Frequently Asked Questions
What is GLM-5?
GLM-5 is Zhipu AI's latest and most powerful foundation model, featuring 744 billion total parameters with 40 billion active parameters in a mixture-of-experts architecture. It is designed specifically for complex systems engineering and long-horizon agentic tasks, and it is fully open-source under the MIT License.
How does GLM-5 compare to Claude Opus 4.5?
GLM-5 approaches Claude Opus 4.5 across most benchmarks. It outperforms Claude Opus 4.5 on BrowseComp (62.0 vs 37.0) and Humanity's Last Exam with tools (50.4 vs 43.4), while Claude leads on SWE-bench Verified (80.9 vs 77.8) and Vending Bench 2 ($4,967 vs $4,432). GLM-5 is the strongest open-source competitor to Claude Opus 4.5.
How does GLM-5 compare to GPT-5.2?
GLM-5 beats GPT-5.2 on several benchmarks including BrowseComp with context management (75.9 vs 65.8), Vending Bench 2 ($4,432 vs $3,591), and Terminal-Bench 2.0 (56.2 vs 54.0). GPT-5.2 leads on GPQA-Diamond (92.4 vs 86.0) and SWE-bench Verified (80.0 vs 77.8).
Is GLM-5 open-source?
Yes. GLM-5 is fully open-source under the MIT License, which is the most permissive widely-used open-source license. It allows full commercial use, modification, and redistribution with no copyleft obligations. Model weights are available on Hugging Face and ModelScope.
What is Vending Bench 2 and why does it matter?
Vending Bench 2 is a benchmark that measures an AI model's long-term operational capability by requiring it to run a simulated vending machine business over a full year. GLM-5 achieves a final balance of $4,432, ranking #1 among all open-source models and approaching Claude Opus 4.5's $4,967.

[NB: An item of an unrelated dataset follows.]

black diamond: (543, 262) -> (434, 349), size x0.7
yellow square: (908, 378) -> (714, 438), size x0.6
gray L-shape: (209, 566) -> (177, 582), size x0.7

How can I try GLM-5 for free?
You can try GLM-5 for free at Z.ai in your browser with no API key required. Developers can access it through the API at api.z.ai, and model weights are available for download on Hugging Face and ModelScope.

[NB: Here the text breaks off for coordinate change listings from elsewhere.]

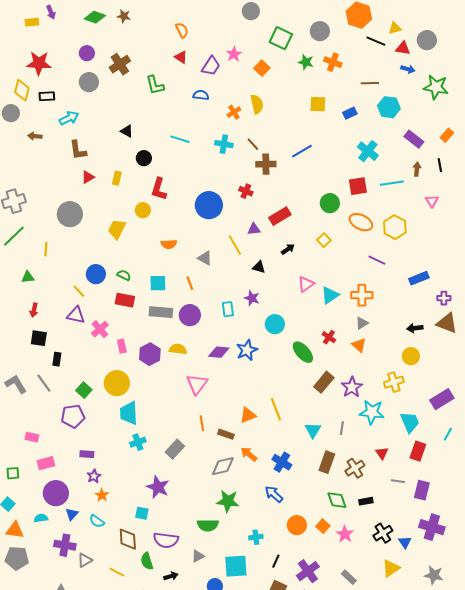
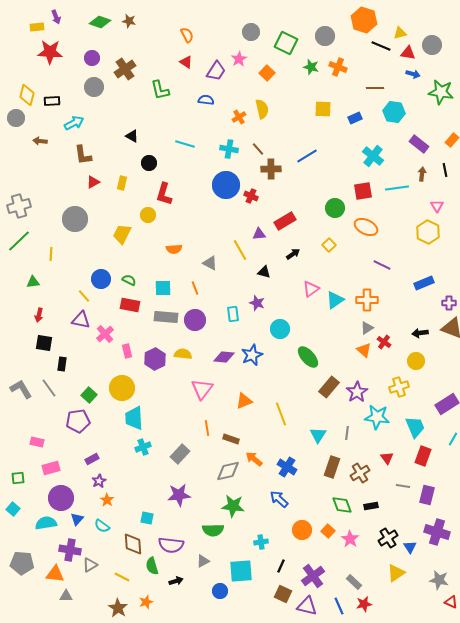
gray circle: (251, 11) -> (251, 32), moved
red star: (39, 63) -> (50, 52), moved
blue circle: (209, 205) -> (226, 185), moved
yellow hexagon: (395, 227) -> (428, 232), moved
red cross: (329, 337) -> (384, 342), moved
orange triangle: (248, 415) -> (244, 401), moved
purple rectangle: (87, 454) -> (92, 459), turned -32
purple star: (158, 487) -> (179, 495), moved, turned -30
cyan semicircle: (41, 518) -> (46, 523), size x1.5
orange triangle: (15, 530) -> (55, 574), moved

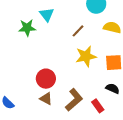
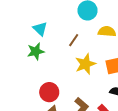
green star: (27, 28) -> (36, 51), moved

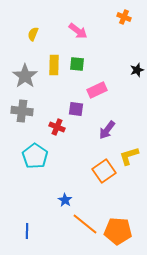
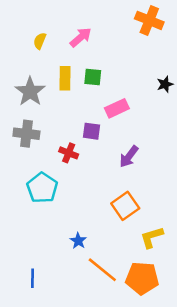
orange cross: (124, 17) -> (149, 20), size x1.6
pink arrow: (78, 31) -> (81, 37), moved, turned -78
yellow L-shape: (129, 156) -> (152, 237), moved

What is the Slime RL infrastructure?
Slime is a novel asynchronous reinforcement learning infrastructure developed by Zhipu AI specifically for training GLM-5. It substantially improves RL training throughput and efficiency compared to traditional approaches, enabling more fine-grained post-training iterations that helped push GLM-5's capabilities beyond what pre-training scale alone could achieve.
What document types can GLM-5 create?
Through the Z.ai Agent mode, GLM-5 can generate end-to-end professional documents including Word files (.docx), PDFs, and Excel spreadsheets (.xlsx). It supports creating PRDs, lesson plans, exams, financial reports, menus, run sheets, and more — with proper formatting delivered as ready-to-use files.